AI Evaluation Is the Real Work: What We Learned Teaching a Government Cohort to Break Our Prototypes

Earlier this month, the Aspen Institute, the policy non-profit, brought together a group of 23 state and county benefits administrators in Pittsburgh to discuss the challenges of delivering benefits at scale. Collected Company partnered with the New Practice Lab at New America to translate agency implementation challenges into prototypes as part of a 36-hour sprint. On Monday we brainstormed, on Tuesday we built, and on Wednesday morning, we walked the group through four functional prototypes: A document parser that pulled requirements out of federal legislation, state policy, and state guidance. A case management assistant that read an application form and flagged what a caseworker still needed to ask. A training tool for call center operators. A bot that answered claimant questions about unemployment eligibility.
The demos worked. The administrators laughed at the right moments, leaned in when we expected them to, and asked sharp questions about how the tools handled the edge cases in their real workflows.
But instead of discussing all the new features these tools could have, we wanted to focus on all the ways they could fail.
When Teo wrote about what changes when building gets cheap, he focused on the first step of the build: defining the problem. We’re here to talk about the next step: evaluating the solution.
A working prototype used to signal weeks of engineering and decisions that had already survived scrutiny. AI collapses that signal. "Looks done" is now the cheapest thing AI produces. Knowing how it will fail is the skill that scales.
We Asked Them to Break Our Demos
We ran an exercise called Break It! Each small group got a prototype and seven prompts:
Harmful Advice: Where could the tool give actively harmful advice?
Bias: Where could bias show up?
Data Vulnerabilities: What happens when the data is messy, incomplete, corrupted, or personally identifiable?
Staff Incentives/Workarounds: What bad staff incentives or operational workarounds might emerge?
Public Trust Breakdown: How could public trust break?
Changes Over Time: How will you know when an initial “good” solution has drifted?
Explainability: Can a caseworker explain a decision the AI makes to an applicant?
The groups did not run out of things to find. A training bot that produced plausible answers also confidently produced wrong ones, because plausible and accurate are qualities AI is bad at distinguishing. A document parser that worked on Oregon's tidy PDFs would behave unpredictably for a state with less organized policy documentation. A faulty eligibility tool that agency staff trust too much becomes a worse outcome for claimants than no tool at all.
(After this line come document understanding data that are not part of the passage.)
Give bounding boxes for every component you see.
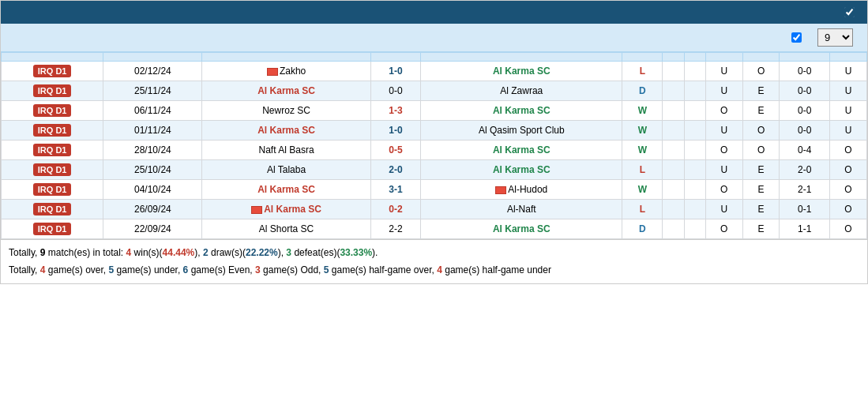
- col-date: [103, 53, 202, 62]
- cell-team1: Al Karma SC: [202, 180, 370, 200]
- score-value: 0-0: [389, 85, 402, 96]
- summary-over-text: game(s) over,: [48, 264, 109, 275]
- cell-score: 0-0: [370, 81, 421, 101]
- cell-over-under-075: O: [830, 180, 867, 200]
- table-header-row: [2, 53, 867, 62]
- cell-date: 22/09/24: [103, 219, 202, 239]
- team1-name: Al Karma SC: [257, 184, 315, 195]
- summary-defeats-text: defeat(es)(: [294, 247, 340, 258]
- cell-ht: 0-0: [780, 62, 830, 81]
- summary-odd-count: 3: [255, 264, 261, 275]
- cell-team1: Al Karma SC: [202, 200, 370, 219]
- cell-odds: [684, 121, 705, 141]
- cell-team2: Al Qasim Sport Club: [421, 121, 622, 141]
- col-over-under-25: [705, 53, 742, 62]
- cell-team1: Al Karma SC: [202, 121, 370, 141]
- table-body: IRQ D1 02/12/24 Zakho 1-0 Al Karma SC L …: [2, 62, 867, 239]
- cell-result: L: [622, 200, 663, 219]
- team2-name: Al Karma SC: [493, 105, 550, 116]
- cell-team2: Al-Naft: [421, 200, 622, 219]
- cell-over-under-25: U: [705, 62, 742, 81]
- cell-score: 2-0: [370, 160, 421, 180]
- team2-name: Al Zawraa: [500, 85, 543, 96]
- cell-odd-even: E: [742, 160, 780, 180]
- result-value: W: [638, 184, 647, 195]
- cell-handicap: [663, 160, 684, 180]
- cell-odd-even: O: [742, 62, 780, 81]
- display-notes-checkbox[interactable]: [844, 7, 855, 17]
- col-team1: [202, 53, 370, 62]
- summary-wins-text: win(s)(: [134, 247, 163, 258]
- cell-handicap: [663, 219, 684, 239]
- cell-match: IRQ D1: [2, 160, 103, 180]
- team2-name: Al Karma SC: [493, 164, 550, 175]
- cell-score: 1-0: [370, 62, 421, 81]
- cell-score: 1-0: [370, 121, 421, 141]
- table-row: IRQ D1 25/10/24 Al Talaba 2-0 Al Karma S…: [2, 160, 867, 180]
- table-row: IRQ D1 26/09/24 Al Karma SC 0-2 Al-Naft …: [2, 200, 867, 219]
- games-count-select[interactable]: 9 5 10 20: [817, 28, 853, 47]
- league-badge: IRQ D1: [33, 223, 72, 235]
- team2-name: Al-Hudod: [508, 184, 547, 195]
- cell-team2: Al Karma SC: [421, 141, 622, 160]
- result-value: L: [640, 204, 645, 215]
- summary-matches-text: match(es) in total:: [48, 247, 126, 258]
- cell-result: W: [622, 180, 663, 200]
- cell-date: 06/11/24: [103, 101, 202, 121]
- cell-team1: Al Talaba: [202, 160, 370, 180]
- score-value: 0-2: [389, 204, 402, 215]
- cell-team2: Al Karma SC: [421, 62, 622, 81]
- cell-odd-even: E: [742, 180, 780, 200]
- col-handicap: [663, 53, 684, 62]
- summary-totally-2: Totally,: [9, 264, 40, 275]
- summary-match-count: 9: [40, 247, 46, 258]
- cell-team2: Al Karma SC: [421, 219, 622, 239]
- cell-result: W: [622, 101, 663, 121]
- summary-hgunder-count: 4: [437, 264, 442, 275]
- league-badge: IRQ D1: [33, 203, 72, 215]
- summary-under-text: game(s) under,: [117, 264, 183, 275]
- cell-over-under-25: U: [705, 160, 742, 180]
- team2-name: Al Karma SC: [493, 144, 550, 156]
- summary-under-count: 5: [109, 264, 115, 275]
- score-value: 1-0: [389, 125, 402, 136]
- display-notes-toggle[interactable]: [844, 7, 858, 17]
- league-checkbox[interactable]: [791, 32, 802, 43]
- cell-ht: 0-4: [780, 141, 830, 160]
- cell-date: 01/11/24: [103, 121, 202, 141]
- cell-ht: 0-0: [780, 101, 830, 121]
- table-row: IRQ D1 01/11/24 Al Karma SC 1-0 Al Qasim…: [2, 121, 867, 141]
- summary-even-count: 6: [183, 264, 189, 275]
- summary-wins-count: 4: [126, 247, 132, 258]
- cell-over-under-075: U: [830, 62, 867, 81]
- cell-odd-even: E: [742, 219, 780, 239]
- score-value: 2-0: [389, 164, 402, 175]
- summary-draws-text: draw(s)(: [211, 247, 246, 258]
- cell-odds: [684, 200, 705, 219]
- title-bar: [1, 1, 867, 24]
- cell-score: 1-3: [370, 101, 421, 121]
- cell-handicap: [663, 180, 684, 200]
- result-value: W: [638, 125, 647, 136]
- summary-draws-count: 2: [203, 247, 209, 258]
- table-row: IRQ D1 04/10/24 Al Karma SC 3-1 Al-Hudod…: [2, 180, 867, 200]
- cell-ht: 2-0: [780, 160, 830, 180]
- team1-name: Al Shorta SC: [259, 223, 314, 234]
- scores-table: IRQ D1 02/12/24 Zakho 1-0 Al Karma SC L …: [1, 52, 867, 239]
- summary-odd-text: game(s) Odd,: [263, 264, 324, 275]
- team1-name: Al Talaba: [267, 164, 306, 175]
- col-odd-even: [742, 53, 780, 62]
- cell-match: IRQ D1: [2, 121, 103, 141]
- cell-team2: Al Zawraa: [421, 81, 622, 101]
- team1-name: Newroz SC: [262, 105, 310, 116]
- col-team2: [421, 53, 622, 62]
- score-value: 0-5: [389, 144, 402, 156]
- cell-over-under-075: U: [830, 81, 867, 101]
- filter-bar: 9 5 10 20: [1, 24, 867, 52]
- summary-hgover-text: game(s) half-game over,: [332, 264, 437, 275]
- cell-over-under-25: O: [705, 101, 742, 121]
- summary-line1: Totally, 9 match(es) in total: 4 win(s)(…: [9, 245, 859, 262]
- cell-score: 0-2: [370, 200, 421, 219]
- cell-score: 2-2: [370, 219, 421, 239]
- league-badge: IRQ D1: [33, 65, 72, 77]
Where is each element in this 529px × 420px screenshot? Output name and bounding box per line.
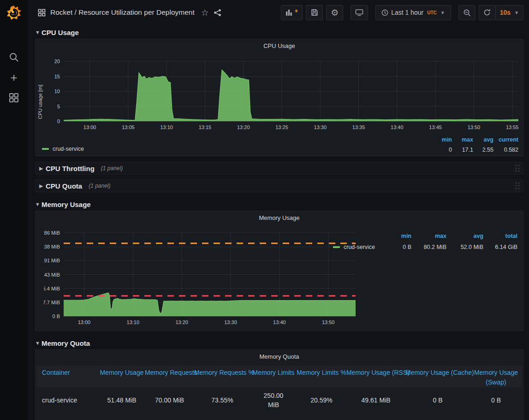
row-header-cpu-throttling[interactable]: ▶ CPU Throttling (1 panel) [35,162,523,175]
cpu-usage-chart[interactable]: 0510152013:0013:0513:1013:1513:2013:2513… [44,54,521,140]
memory-usage-chart[interactable]: 0 B47.7 MiB95.4 MiB143 MiB191 MiB238 MiB… [44,229,357,330]
add-panel-icon [285,9,294,16]
main-area: Rocket / Resource Utilization per Deploy… [28,0,529,420]
refresh-button[interactable] [479,5,496,20]
svg-text:13:35: 13:35 [352,124,365,130]
grafana-flame-icon [6,5,22,21]
series-color-swatch [42,148,49,150]
svg-text:20: 20 [54,59,60,64]
column-header-memory-usage[interactable]: Memory Usage [99,366,145,378]
memory-quota-table: Container Memory Usage Memory Requests M… [36,366,522,413]
dashboard-canvas: ▼ CPU Usage CPU Usage CPU usage [m] 0510… [28,25,529,420]
cell-memory-usage: 51.48 MiB [99,396,145,404]
svg-text:10: 10 [54,89,60,94]
legend-series-crud-service[interactable]: crud-service [333,244,387,250]
svg-text:13:50: 13:50 [468,124,481,130]
save-dashboard-button[interactable] [306,5,323,20]
legend-stat-avg[interactable]: avg [446,233,483,239]
svg-text:0: 0 [57,118,60,124]
panel-title[interactable]: CPU Usage [36,39,523,52]
legend-stat-max[interactable]: max [411,233,446,239]
svg-text:13:55: 13:55 [506,124,519,130]
cpu-legend: min max avg current 0 17.1 2.55 0.582 [36,135,523,156]
svg-text:13:15: 13:15 [199,124,212,130]
legend-stat-total[interactable]: total [483,233,517,239]
svg-text:13:05: 13:05 [122,124,135,130]
chevron-down-icon: ▼ [440,10,445,15]
series-color-swatch [333,246,340,248]
chevron-right-icon: ▶ [39,183,46,189]
cpu-usage-panel: CPU Usage CPU usage [m] 0510152013:0013:… [35,39,523,156]
table-header-row: Container Memory Usage Memory Requests M… [36,366,522,387]
legend-stat-avg[interactable]: avg [473,136,493,143]
row-header-memory-quota[interactable]: ▼ Memory Quota [35,337,523,349]
row-label: CPU Quota [46,182,82,190]
time-range-label: Last 1 hour [391,9,423,16]
column-header-memory-usage-cache[interactable]: Memory Usage (Cache) [405,366,470,378]
panel-title[interactable]: Memory Usage [36,211,523,224]
memory-legend: min max avg total crud-service 0 B 80.2 … [333,231,517,253]
create-plus-icon[interactable]: + [5,68,23,87]
add-panel-button[interactable]: + [281,5,303,20]
memory-usage-panel: Memory Usage 0 B47.7 MiB95.4 MiB143 MiB1… [35,211,523,331]
row-drag-handle[interactable] [515,182,520,191]
legend-value-avg: 52.0 MiB [446,244,483,250]
cell-memory-usage-rss: 49.61 MiB [346,396,405,404]
svg-text:143 MiB: 143 MiB [44,272,60,278]
panel-count: (1 panel) [89,183,110,189]
column-header-memory-requests-pct[interactable]: Memory Requests % [194,366,250,378]
legend-stat-current[interactable]: current [493,136,518,143]
panel-title[interactable]: Memory Quota [36,350,523,363]
column-header-memory-requests[interactable]: Memory Requests [145,366,194,378]
search-icon[interactable] [5,48,23,66]
cell-memory-usage-cache: 0 B [405,396,470,404]
svg-text:238 MiB: 238 MiB [44,244,60,249]
column-header-container[interactable]: Container [36,366,99,378]
cycle-view-button[interactable] [351,5,368,20]
share-icon[interactable] [214,9,221,17]
legend-stat-min[interactable]: min [432,136,452,143]
zoom-out-button[interactable] [458,5,476,20]
svg-text:13:00: 13:00 [83,124,96,130]
dashboard-title[interactable]: Rocket / Resource Utilization per Deploy… [50,8,195,17]
column-header-memory-limits[interactable]: Memory Limits [250,366,297,378]
svg-text:13:30: 13:30 [224,319,237,325]
dashboards-icon[interactable] [5,89,23,107]
svg-text:13:40: 13:40 [273,319,286,325]
table-row[interactable]: crud-service 51.48 MiB 70.00 MiB 73.55% … [36,387,522,413]
svg-text:13:20: 13:20 [175,319,188,325]
legend-value-max: 17.1 [452,147,473,153]
legend-stat-max[interactable]: max [452,136,473,143]
series-name: crud-service [344,244,375,250]
svg-text:13:30: 13:30 [314,124,327,130]
memory-quota-panel: Memory Quota Container Memory Usage Memo… [35,349,523,420]
svg-text:286 MiB: 286 MiB [44,230,60,236]
zoom-out-icon [463,9,471,17]
column-header-memory-limits-pct[interactable]: Memory Limits % [297,366,346,378]
time-range-picker[interactable]: Last 1 hourUTC ▼ [375,5,451,20]
svg-text:47.7 MiB: 47.7 MiB [44,300,60,305]
grafana-logo[interactable] [5,4,23,22]
star-icon[interactable]: ☆ [201,7,209,18]
dashboard-settings-button[interactable]: ⚙ [326,5,343,20]
legend-series-crud-service[interactable]: crud-service [42,146,84,152]
column-header-memory-usage-swap[interactable]: Memory Usage (Swap) [470,366,522,387]
legend-value-min: 0 [432,147,452,153]
row-header-cpu-quota[interactable]: ▶ CPU Quota (1 panel) [35,179,523,192]
row-header-cpu-usage[interactable]: ▼ CPU Usage [35,26,523,39]
save-icon [311,9,318,16]
grafana-app: + Rocket / Resource Utilization per Depl… [0,0,529,420]
row-drag-handle[interactable] [515,164,520,173]
legend-stat-min[interactable]: min [387,233,411,239]
svg-text:13:50: 13:50 [322,319,335,325]
chevron-down-icon: ▼ [35,340,42,346]
refresh-interval-label: 10s [500,9,511,16]
refresh-interval-picker[interactable]: 10s ▼ [496,5,523,20]
timezone-label: UTC [427,10,437,15]
legend-value-min: 0 B [387,244,411,250]
row-label: CPU Usage [42,29,79,36]
row-header-memory-usage[interactable]: ▼ Memory Usage [35,198,523,211]
cell-memory-limits: 250.00 MiB [250,391,297,410]
column-header-memory-usage-rss[interactable]: Memory Usage (RSS) [346,366,405,378]
panel-count: (1 panel) [101,165,123,172]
The point of our exercise was to show that AI failure modes are the product specifications. If you cannot capture the needs of real beneficiaries and describe how a tool will fail, you have not yet described an effective tool.
What the Conversation Revealed
Most of the executives in the room had never tried to break a tool before, but once we gave them a framework for it, they couldn’t stop. The failure modes weren’t hard to find, it was just that nobody had previously told them that finding gaps was now part of their job.
For most of enterprise software's history, evaluation was the vendor's job. Building was hard, only the vendor had the capacity to test what they built, and the buyer had reasonable grounds to trust that it had been tested. But when anyone can stand up a working prototype in a day, the organization whose name will be on the press release if something goes wrong has to own evaluation in a way they did not before.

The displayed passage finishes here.